▶ **GIVEN RECORDS**:

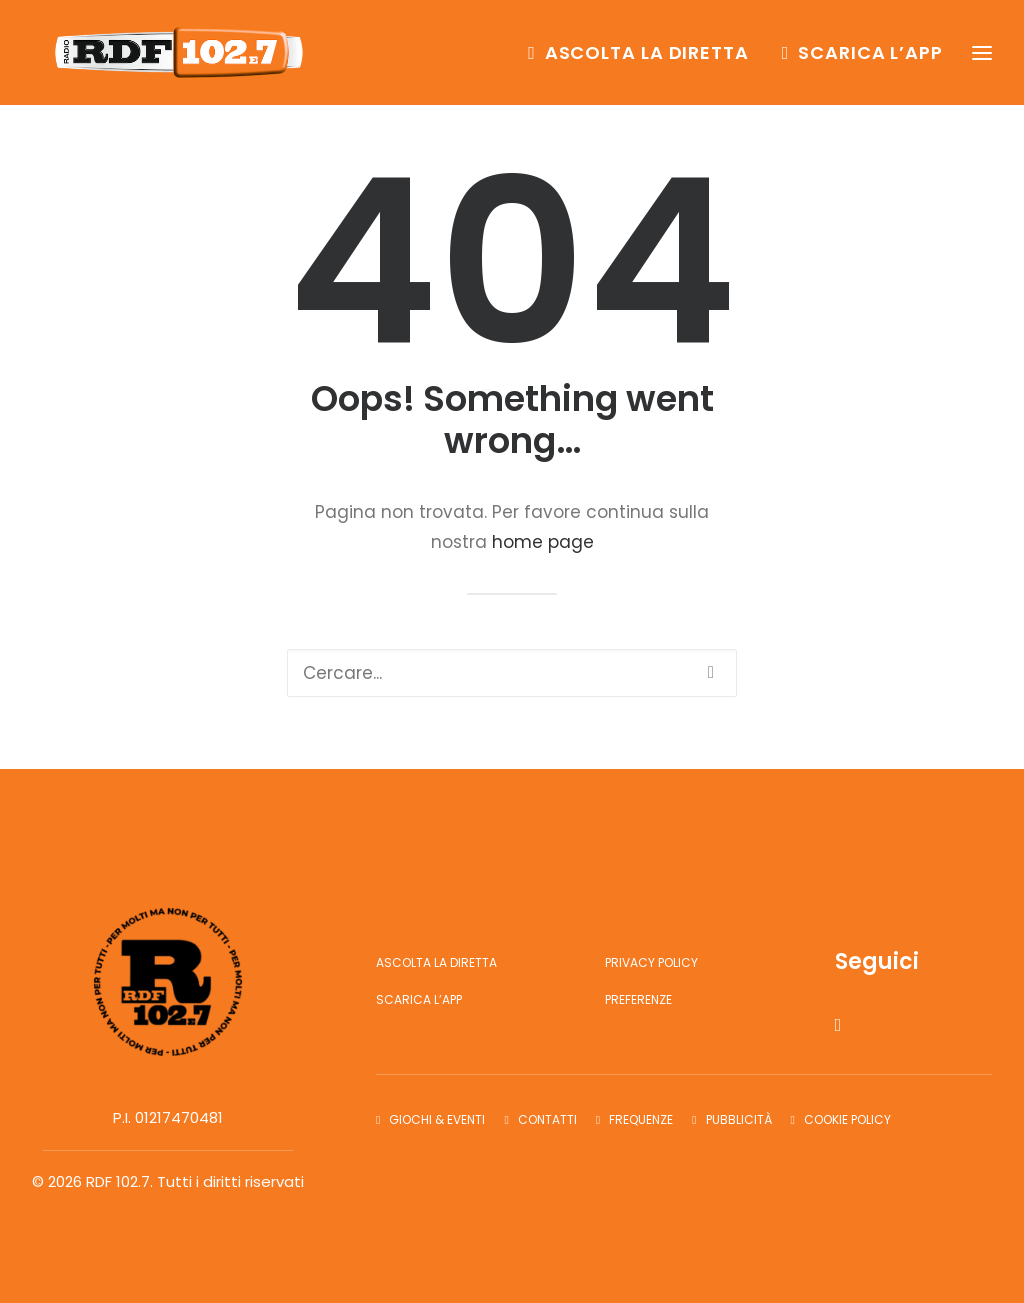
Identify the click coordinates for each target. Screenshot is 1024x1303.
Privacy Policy (651, 962)
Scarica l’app (870, 56)
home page (543, 542)
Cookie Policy (847, 1119)
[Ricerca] (512, 673)
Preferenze (638, 999)
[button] (711, 672)
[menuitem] (645, 57)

▶ **WHAT IS EXPECTED**:
Only the pictures should be left out; the rest of the material above must be repeated exactly.

▶ **EXERCISE OUTPUT**:
Identify the click coordinates for each target. Screenshot is 1024x1303.
Privacy Policy (651, 962)
Scarica l’app (870, 56)
home page (543, 542)
Cookie Policy (847, 1119)
[Ricerca] (512, 673)
Preferenze (638, 999)
[button] (711, 672)
[menuitem] (645, 57)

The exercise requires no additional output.